# Impressive model railroad video



## oldSmokey (Jul 31, 2011)

This video was posted on the MRH websight and I thought that I would post it here for those who have not seen it, as I thought it was really great.

http://www.youtube.com/watch?v=KNRbocWYA5M


----------



## tjcruiser (Jan 10, 2010)

*FABULOUS !!! INCREDIBLE !!! SPECTACULAR !!!*

What a fun/creative look at the world in a new way. Some really funny "boys will be boys" scenes in there ... pushing bull into the China shop; cow tipping, peeing in public ...

One of the YouTube commenters pointed out the DeLorean Time Machine Car at 0:56 ... clever.

Thanks for sharing ... this made my day!

TJ


----------



## mopac (Feb 24, 2011)

That is one heck of a video. Thanks for showing.


----------



## Massey (Apr 16, 2011)

Love it. My favorite is the kid playing in the cop car, and depanting the mugger. Love the referance to the Time machine now only do you see the time machine but there is a truck with a sign for Brown Flux Capacitors (as in Doc Brown). It is good to see some creative work like this. I was beginning to think that the kid's watch breaking was going to leave the people frozen but releasing the trains which would explain how a model railraod works.

Massey


----------



## glgraphix (Dec 21, 2008)

*You got to see this video.....*

This was sent to me by one of our Club members....

Very kool video, really would like to say that THAT was MY layout... really nice.

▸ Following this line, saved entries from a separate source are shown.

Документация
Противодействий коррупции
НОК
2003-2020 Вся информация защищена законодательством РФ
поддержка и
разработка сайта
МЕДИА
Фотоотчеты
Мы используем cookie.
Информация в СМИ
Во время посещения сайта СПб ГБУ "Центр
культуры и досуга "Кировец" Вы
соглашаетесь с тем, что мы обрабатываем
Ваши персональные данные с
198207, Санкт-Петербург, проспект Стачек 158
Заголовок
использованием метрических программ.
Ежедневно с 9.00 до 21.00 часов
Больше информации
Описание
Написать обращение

Check it out, lots of Sponsor plugs...

http://www.youtube.com/watch?v=KNRbocWYA5M


----------



## jonyb (Mar 20, 2011)

Oh wow!!! Undescribable...


----------



## sstlaure (Oct 12, 2010)

Very cool combination of modelling and computer graphics.


----------



## xrunner (Jul 29, 2011)

Yes very cool, but the people in that world ... don't ... have ... eyes ...


----------



## tjcruiser (Jan 10, 2010)

Hey guys,

I merged two near-identical threads into one ... they were both referencing the same animated video.

Cheers,

TJ


----------



## jzrouterman (Nov 27, 2010)

Fantastic! Great animation! And the storyline is SUPERPB!!! Completely different. :thumbsup::thumbsup::appl:

Routerman


----------



## raleets (Jan 2, 2011)

Loved it!......I normally don't dig animation stuff, but that was incredible!!
Bob


----------



## pookybear (Feb 3, 2011)

Oh that was nice.

Pookybear


----------



## gc53dfgc (Apr 13, 2010)

Have you seen some of the other AICP videos which is apparently from what the other videos have some what hinted at is an ad or commercial show for all of the upcoming commercials on TV that I guess are reviewed or rated. My favorites a long with this one is the Kinetic Type and the 07' reel. 

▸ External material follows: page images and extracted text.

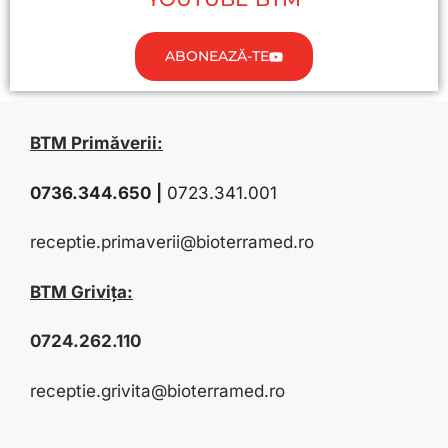
ABONEAZĂ-TE
BTM Primăverii:
0736.344.650
|
0723.341.001
receptie.primaverii@bioterramed.ro
BTM Grivița:
0724.262.110
receptie.grivita@bioterramed.ro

http://www.youtube.com/watch?v=RGCK67NqQZA

I am constantly amazed at what a person can do with the power of CG and would like to know just how they manage it all, 3dsmax no doubt.


----------



## glgraphix (Dec 21, 2008)

tjcruiser said:


> Hey guys,
> 
> I merged two near-identical threads into one ... they were both referencing the same animated video.
> 
> ...


Thanks, didnt see the other thread.... Just didnt want anyone to miss this one! Was really kool!


----------



## Steve441 (Nov 24, 2010)

Thanks for sharing this one - Wow - makes me want to upgrade my camera.


----------



## erkenbrand (Dec 6, 2010)

That was a great video. Talk about fun with animation!


----------



## cbarm (Apr 15, 2011)

Speechless!! Very well done video with a great storyline...short but sweet!


----------



## Big Mike (Dec 2, 2011)

thats one of the coolest videos I've ever seen.


----------



## tjcruiser (Jan 10, 2010)

See this thread, here, where one of the film's creative minds comments on some behind-the-scene details of the film's production ...

http://www.modeltrainforum.com/showthread.php?t=12726

TJ


----------



## norgale (Apr 4, 2011)

Whoever made that video was deep into media work. He also references the Olympic games medals with the bronze,silver and gold signs. lots of subliminal items there. Pete


----------